D. Declaratory Relief
Defendant notes that the declaratory relief claim is for a declaration of Plaintiff's right to "indemnification for his losses from Defendant." The Court grants summary judgment against this claim. Indemnity is a theory under which a passive tortfeasor can recover from an active tortfeasor any measure of damages for which the former has been made liable to a third person based on the latter's tortious acts. See, e.g., Black & Decker (U.S.), Inc. v. Essex Grp., Inc., 775 P.2d 698, 699 (Nev. 1989) (finding Black & Decker entitled to equitable indemnity from Essex where Black & Decker was strictly liable to the plaintiff due to its position in the stream of commerce but Essex was the actively negligent manufacturer).

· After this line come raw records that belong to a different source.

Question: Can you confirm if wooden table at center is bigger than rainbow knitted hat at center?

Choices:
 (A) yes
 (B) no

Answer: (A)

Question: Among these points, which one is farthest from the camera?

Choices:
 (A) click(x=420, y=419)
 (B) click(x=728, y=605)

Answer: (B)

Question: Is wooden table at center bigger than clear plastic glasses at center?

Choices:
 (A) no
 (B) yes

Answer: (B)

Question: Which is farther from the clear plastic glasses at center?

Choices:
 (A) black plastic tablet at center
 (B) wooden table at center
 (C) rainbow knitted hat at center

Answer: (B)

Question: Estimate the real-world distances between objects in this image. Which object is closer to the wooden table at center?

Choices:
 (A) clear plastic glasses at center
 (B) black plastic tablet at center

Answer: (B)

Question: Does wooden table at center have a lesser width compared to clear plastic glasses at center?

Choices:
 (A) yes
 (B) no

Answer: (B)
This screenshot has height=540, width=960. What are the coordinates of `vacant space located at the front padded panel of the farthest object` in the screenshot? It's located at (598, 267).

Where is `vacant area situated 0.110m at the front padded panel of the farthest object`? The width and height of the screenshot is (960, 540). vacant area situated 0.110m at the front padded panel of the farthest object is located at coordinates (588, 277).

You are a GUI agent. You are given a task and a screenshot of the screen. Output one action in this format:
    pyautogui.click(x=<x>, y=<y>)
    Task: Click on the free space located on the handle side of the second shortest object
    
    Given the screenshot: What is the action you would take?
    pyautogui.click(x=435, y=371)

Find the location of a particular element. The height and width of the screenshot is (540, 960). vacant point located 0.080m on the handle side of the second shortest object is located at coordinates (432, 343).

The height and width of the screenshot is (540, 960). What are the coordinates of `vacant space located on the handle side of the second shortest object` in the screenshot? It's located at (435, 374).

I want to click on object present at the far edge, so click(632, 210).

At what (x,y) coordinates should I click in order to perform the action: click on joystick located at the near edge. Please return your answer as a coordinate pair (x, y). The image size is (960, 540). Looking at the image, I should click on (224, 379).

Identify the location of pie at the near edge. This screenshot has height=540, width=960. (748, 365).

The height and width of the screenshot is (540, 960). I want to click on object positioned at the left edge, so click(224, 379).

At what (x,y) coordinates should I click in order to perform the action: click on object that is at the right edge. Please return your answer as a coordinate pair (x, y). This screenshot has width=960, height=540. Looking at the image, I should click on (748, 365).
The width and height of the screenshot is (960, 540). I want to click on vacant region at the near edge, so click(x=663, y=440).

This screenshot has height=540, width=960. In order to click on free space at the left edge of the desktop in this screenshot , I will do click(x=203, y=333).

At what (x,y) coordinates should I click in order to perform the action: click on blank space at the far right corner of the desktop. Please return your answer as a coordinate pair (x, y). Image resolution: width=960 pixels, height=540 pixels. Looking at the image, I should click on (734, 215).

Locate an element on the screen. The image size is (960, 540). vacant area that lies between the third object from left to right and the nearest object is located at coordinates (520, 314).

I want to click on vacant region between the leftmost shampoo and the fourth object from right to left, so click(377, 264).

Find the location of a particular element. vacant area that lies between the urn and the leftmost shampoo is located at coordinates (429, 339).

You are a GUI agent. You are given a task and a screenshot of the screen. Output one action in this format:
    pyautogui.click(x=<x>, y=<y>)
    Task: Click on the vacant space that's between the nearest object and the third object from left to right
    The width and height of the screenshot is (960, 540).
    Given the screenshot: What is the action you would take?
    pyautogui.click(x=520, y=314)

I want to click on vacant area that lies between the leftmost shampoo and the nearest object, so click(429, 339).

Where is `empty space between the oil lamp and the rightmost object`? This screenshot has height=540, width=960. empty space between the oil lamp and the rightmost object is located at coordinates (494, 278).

No facts have been adduced such that a reasonable jury could find any indemnification right in this case. Plaintiff does not allege or provide evidence to show that he has been or may be found liable to any third party as a result of Defendant's tortious acts. If Plaintiff simply means to seek a declaration that his contractual rights have been violated and various torts committed against him, the declaratory relief claim is superfluous given the other direct claims seeking damages based on the same facts and legal theories. See Hood v. Super. Ct., 39 Cal. Rptr. 2d 296, 298-99 (Ct. App. 1995).
E. Punitive Damages
Because one or more of the remaining claims may support punitive damages, the Court will not rule that they are unavailable at this time, although the Court notes that punitive damages are a measure of relief and not a freestanding cause of action. Although Defendant is correct that success on a bad faith claim does not entitle a plaintiff to punitive damages without more, the Court will leave that determination to a jury. Plaintiff must provide evidence of "oppression, fraud or malice, express or implied." Nev. Rev. Stat. § 42.005(1). Because the Court cannot further define the quoted terms for the jury according to the statute in this insurance bad faith case, see id. § 42.005(5) (1995), the jury has a wider ability to award punitive damages than in a typical case. The Nevada Supreme Court does not appear to have adopted definitions of the relevant terms for insurance bad faith cases and indeed does not appear to have addressed the standards for punitive damages in an insurance bad faith case where the underlying events postdated the 1995 statute. The Court will therefore not adopt any narrowing definition of those terms. Plaintiff has provided sufficient evidence for a reasonable jury to conclude that Defendant acted with "oppression, fraud or malice, express or implied" as those terms may be interpreted by a layperson. /// ///
CONCLUSION
IT IS HEREBY ORDERED that the Motion for Partial Summary Judgment (ECF No. 18) is GRANTED IN PART AND DENIED IN PART.
IT IS SO ORDERED. Dated this 19th day of April, 2016.